İnsanı ve onun medeniyetini savunmak gerekir

Tekno-dinlerin algoritmalara ve genlere dayalı kurtuluş vaadiyle dünyayı fethedebileceğini söyleyen Yuval Noah Harari, kolay pazarlanan Homo Deus kitabında hümanizm sonrası topluma gidildiğini savunuyor.[1] Harari, medeniyet karşıtlığının en popüler isimlerinden. Yoğun reklam kampanyasıyla desteklenen Hayvanlardan Tanrılara Sapiens adlı kitabında da, tarım devriminden başlayarak medeniyetin insanlık ve tabiat için geri dönüşü olmayan büyük bir yıkım olduğunu savundu.

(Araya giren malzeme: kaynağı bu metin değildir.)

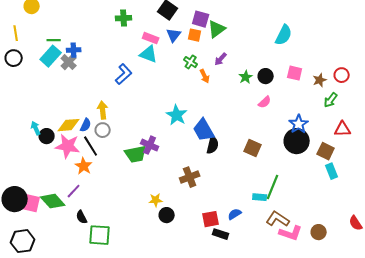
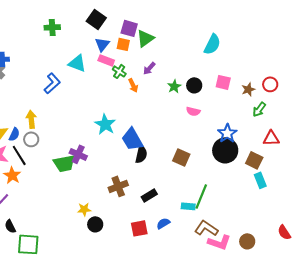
pink rectangle: (151, 38) -> (106, 60), moved
pink semicircle: (265, 102) -> (193, 111), turned 56
black rectangle: (221, 234) -> (149, 195), moved, turned -49

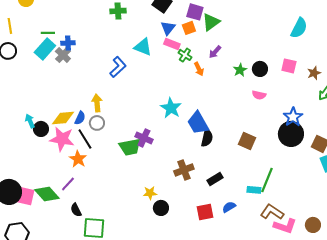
orange square: (123, 44) -> (189, 28), turned -32
cyan semicircle: (212, 44) -> (299, 28), moved

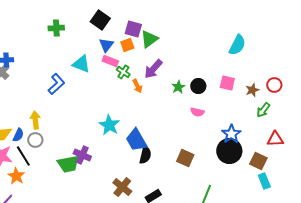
purple arrow: (215, 52) -> (153, 69), size x1.5
brown cross: (184, 170) -> (122, 187), turned -30

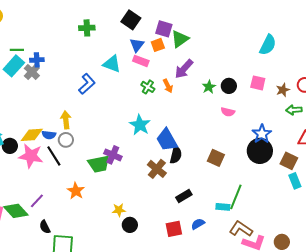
green cross: (123, 72) -> (148, 87), moved
green arrow: (263, 110) -> (294, 110), turned 49
blue semicircle: (18, 135) -> (49, 135), turned 72
orange star: (16, 176) -> (76, 191), moved
brown cross: (122, 187) -> (157, 169), moved

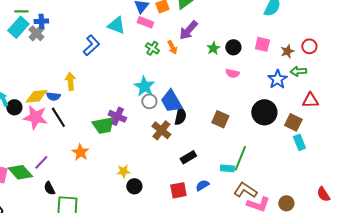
blue star: (262, 134) -> (277, 79), moved
gray circle: (66, 140) -> (149, 101), moved

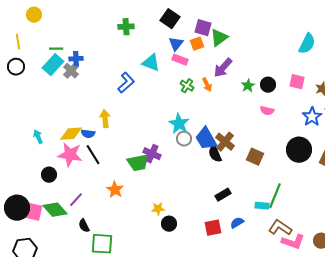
black circle: (14, 107) -> (49, 175), moved
black semicircle: (180, 116) -> (215, 154), turned 144
brown cross: (161, 130) -> (225, 142), moved

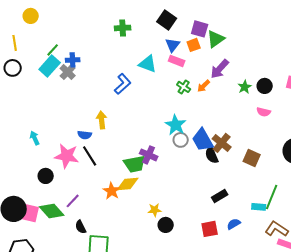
green line: (56, 49) -> (53, 50), turned -48
orange arrow: (207, 85) -> (204, 86), turned 72
yellow diamond: (71, 134) -> (128, 184), moved

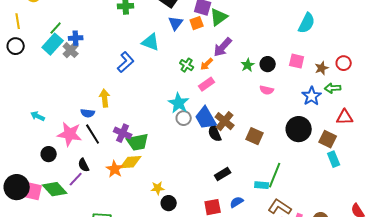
pink rectangle: (177, 61) -> (207, 84), moved, turned -56
cyan arrow: (35, 138) -> (38, 116), turned -40
purple cross: (149, 155) -> (123, 133), moved
black semicircle: (81, 227) -> (84, 165), moved

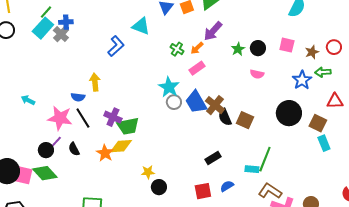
black semicircle: (215, 133) -> (225, 117), moved
black circle: (49, 154) -> (46, 150), moved
purple line: (76, 179) -> (55, 143), moved

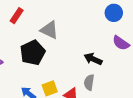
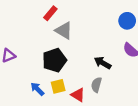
red rectangle: (17, 16) -> (50, 13), moved
black pentagon: (33, 53) -> (54, 60), moved

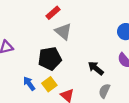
gray semicircle: (96, 85) -> (104, 91), moved
yellow square: (58, 86) -> (49, 84), turned -32

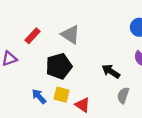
red rectangle: (53, 13) -> (33, 36), moved
yellow square: (49, 84) -> (62, 95), turned -32

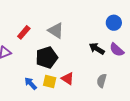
black arrow: (111, 71) -> (97, 49), moved
red triangle: (83, 105) -> (68, 79), moved

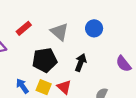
blue circle: (114, 23) -> (94, 28), moved
black arrow: (97, 49) -> (81, 63), moved, turned 70

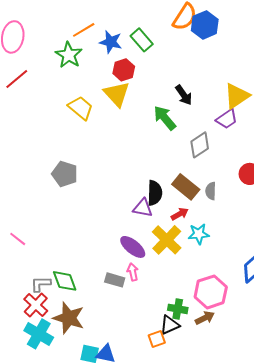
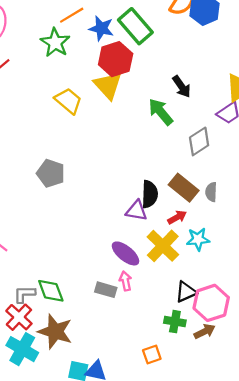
green rectangle: (142, 40) -> (135, 26), size x1.4
red hexagon: (124, 70) -> (116, 59), size x1.4
black triangle: (170, 325) -> (186, 292), moved

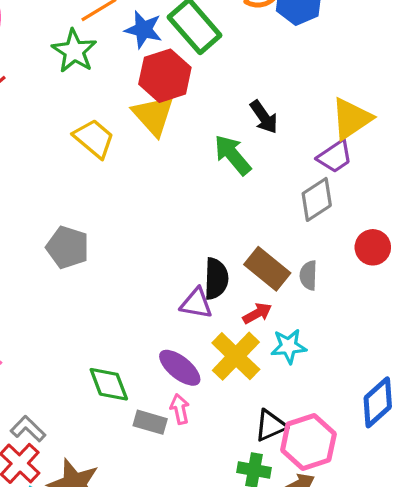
gray diamond: (199, 141) -> (317, 199), moved
green diamond: (51, 291) -> (109, 384), moved
gray L-shape: (24, 294) -> (28, 429), turned 45

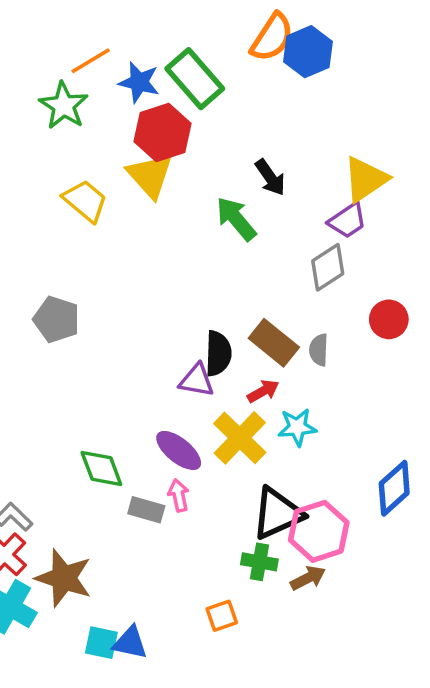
black triangle: (270, 425) -> (277, 513), size x1.5

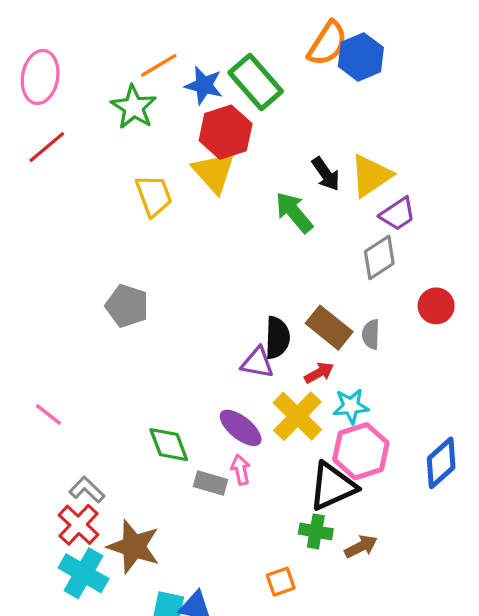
yellow triangle: (365, 179) -> (371, 176), moved
yellow trapezoid: (85, 201) -> (154, 196), turned 30
pink hexagon: (319, 531) -> (361, 451), moved

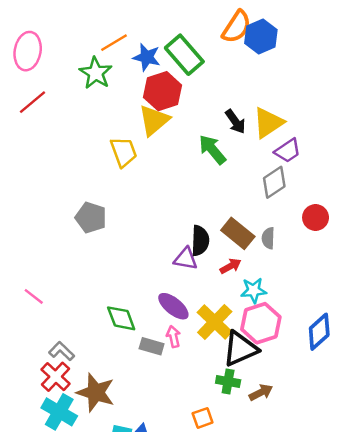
yellow triangle: (214, 172) -> (154, 120), turned 32
yellow trapezoid: (154, 196) -> (124, 152), moved
yellow cross: (297, 416) -> (215, 322), moved

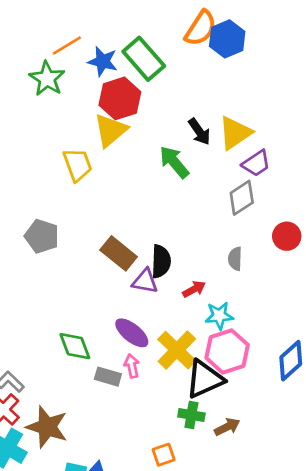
brown rectangle: (238, 233) -> (119, 253), moved

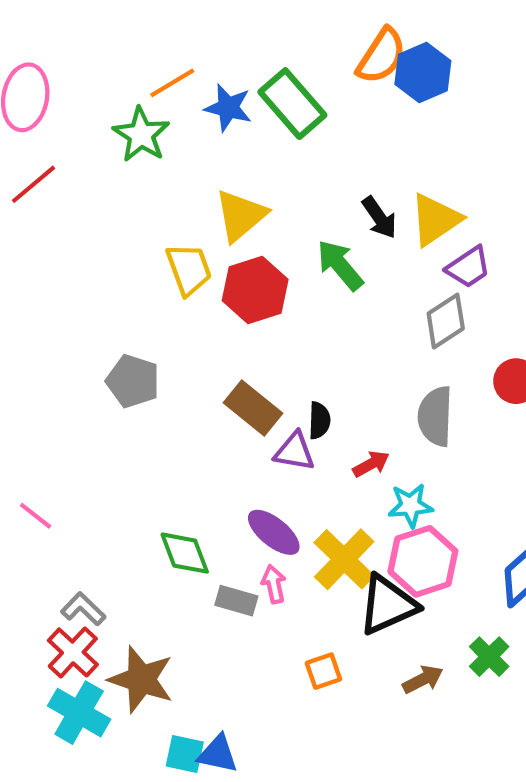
red hexagon: (120, 98) -> (255, 290), moved
gray semicircle: (235, 259) -> (435, 416), size x1.6
black semicircle: (161, 261) -> (319, 420), size x0.7
green cross: (191, 415) -> (489, 657), moved, turned 35
orange square: (164, 455) -> (323, 671), moved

1980’lerin başında Erich Fromm da, “makineleşmiş insanlar ve insanlaşmış makineler üretmekteyiz”[2] diyerek şikâyet ediyordu. 1980’lerden itibaren emperyalist sistemin merkez ülkelerinde teknoloji ve akıllı makine düşmanlığının yükselişe geçmeye başladığını görüyoruz. Terminatör’ün 1984’teki ilk bölümüyle, akıllı makinelerle savaşan süper kahramanlarımız oldu. 1991’de vizyona giren serinin ikinci filminde Sarah Connor’ın dünyayı korumak için bir bilgisayar fabrikasına sabotaj düzenlediğini, henüz tehlikenin farkına varamayanların Sarah’a suçlu muamelesi yaparak ne büyük hatanın içine düştüklerini izledik!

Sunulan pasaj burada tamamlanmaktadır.